I thought I would share with you the parts of my book, Adolescent Assessment, that readers found the most interesting. One of the most popular topics was defense mechanisms. Anna Freud (1958), Sigmund's daughter, believed people defended themselves against anxiety with defense mechanisms. As you may have learned in Introductory Psychology, Freudians believe internal conflicts cause anxiety. To reduce this anxiety, people employ psychological defenses.
After many years of observing children, adolescents, and adults, and despite my extremely rigorous scientific training, I've concluded there is some merit to Freudian observations. While I don't believe Sigmund Freud was God and would never call myself a Freudian, I do believe he was a very smart man and an astute observer. I mean what parent of a small child can deny oral, anal, and phallic stages?
But, what Anna Freud called "defenses," I would call coping styles. Rather than a series of ego conflicts to resolve, I think children are born with temperaments and these temperaments develop into coping styles. Take for example, regression. Regression is common behavior in children and teens. A preschooler who loses a nanny may return to wetting his bed. A young adult struggling for independence may return to live with parents several times before becoming fully self-reliant. How about denial? Teens are experts at denial. They deny their very mortality. When I was a teen, I never thought I would get in a car accident. That only happened to other people. Teens also think they don't need contraception or won't get STD's. Many of my college students told me that they don't even talk about protection or STDs with their partners. They just assume this won't happen.
Withdrawal and avoidance effectively reduce social anxiety, at least in the short term. For many shy teens, it is much easier to interact with the computer than to go to a party. By rationalizing things, teens can explain away anything. It used to be that the dog ate the home work. Today homework goes undone because the printer broke. Displacement is a great way of blaming others for one's own behavior. Teenagers are always angry at their parents. Everything that is wrong in the world is their parents fault, e.g. war, poverty, injustice. After being blamed for all of the world's injustices, I simply told my son, "I wish I was that important or that powerful. I am just one small person." Asceticism is probably my favorite. This monk-like behavior is especially common in college students. Ascetics have no physical needs.
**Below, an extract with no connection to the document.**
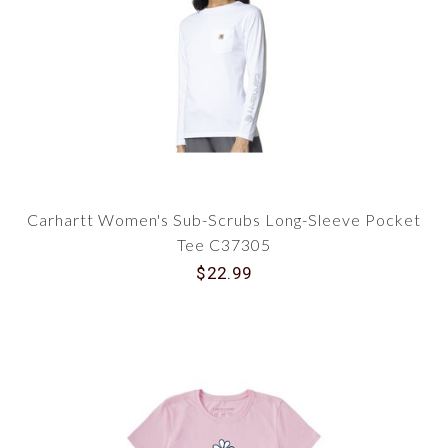
Carhartt Women's Sub-Scrubs Long-Sleeve Pocket
Tee C37305
$22.99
They can stay up all night studying and never need to sleep or eat.
Not all coping styles are maladaptive. In fact, some are very adaptive. Take sublimation, for example, channeling anger into a basketball game may be a very effective coping mechanism. And each coping style is only maladaptive when impairing social or occupational functioning. Everyone feels like being alone sometimes. But, one client was so shy she withdrew from school, shut herself up in her room, became school phobic, stopped going to school and developed a bad case of colitis. Now, as an adult, she can't leave the house to go to the grocery store. So, how does a professional determine when a coping style has become maladaptive? One way is when withdrawing to the bedroom is interfering with daily life, like going to school. Another way to judge the clinical severity of a symptom, is to assess frequency, intensity, and duration. How often does it happen? How strong is the problem behavior? And, how long has it been going on? Obviously, staying home with Ben and Jerry's on an occasional Friday night is very different than daily sobbing oneself to sleep.
To wrap up, teens cope in some interesting ways that are similar to what Anna Freud called defense mechanisms: regression, denial, withdrawal, rationalization, displacement, asceticism, and sublimation. Based on many years experience, I think that these coping styles evolve from inborn temperaments rather than ego conflicts. Shy children tend to withdraw. But, coping styles are neither life sentences nor necessarily maladaptive. A shy child can become a confident adult.
That's it for today. I took on Freudian defenses from a developmental and social psychological perspective. Next time, I will take on the Freudian concept of catharsis. Is catharsis real? Stay tuned.
Freud, A. (1958). The ego and mechanisms of defense. New York: International Universities Press.